This cohort comprised 13 male and 13 female patients, including two male children. All participants had a confirmed molecular diagnosis of FD and most also had recorded enzyme activity levels measured. GLA variants are listed using transcript NM_000169.2. These patients were followed over the course of a one to 12 year period in an outpatient multidisciplinary clinic at the University of California, Irvine. Earlier data were obtained from review of past medical records and the Fabry Registry, if available. Written IRB informed consent approved by UC Irvine (#2008–6631) was obtained from each participant, and all procedures were performed according to The Code of Ethics of the World Medical Association.

2.2. Clinical evaluations

Clinical surveillance visits were conducted every six months and included evaluations by a clinical geneticist, a cardiologist, and a nephrologist. The standard of care for patients with renal and cardiac disease from FD did not vary when compared to the management of other etiologies. At each visit, the following components were documented:

  • Quality of life surveys, including a Brief Pain Inventory (BPI) and the SF-36 Health Survey. These provided a scale for pain and represented an attempt to document how pain has influenced the quality of life of each individual. The SF-36 Health survey measures physical function, social function, physical role, emotional role, mental health, energy, pain, and general health perception. Scores ranged from 0 (worst) to 100 (best).

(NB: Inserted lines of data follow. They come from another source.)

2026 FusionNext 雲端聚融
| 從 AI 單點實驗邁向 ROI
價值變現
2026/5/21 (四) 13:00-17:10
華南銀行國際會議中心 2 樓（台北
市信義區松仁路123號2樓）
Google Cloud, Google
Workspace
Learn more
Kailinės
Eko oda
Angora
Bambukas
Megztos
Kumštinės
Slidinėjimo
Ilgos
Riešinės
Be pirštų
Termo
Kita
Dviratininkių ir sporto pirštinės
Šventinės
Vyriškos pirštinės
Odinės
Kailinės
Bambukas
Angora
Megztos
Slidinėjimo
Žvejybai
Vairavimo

  • The development or change in the status of clinical features specific to FD including cardiac, renal, pulmonary, and nervous system involvement, in addition to angiokeratomas, acroparesthesia, GI health, hyper or hypohidrosis, hearing loss and tinnitus, lymphedema, and corneal whorling.

  • Plasma and urine GL-3 levels and plasma Lyso-GL-3 to assess overall glycolipid burden.

  • Renal status and disease progression were monitored by labs: serum creatinine levels to measure the mean estimated glomerular filtration rate (eGFR), in addition to urine creatinine, urine protein, and urine albumin/micro-albumin to measure proteinuria and albuminuria. Renal biopsy was only performed if clinically indicated.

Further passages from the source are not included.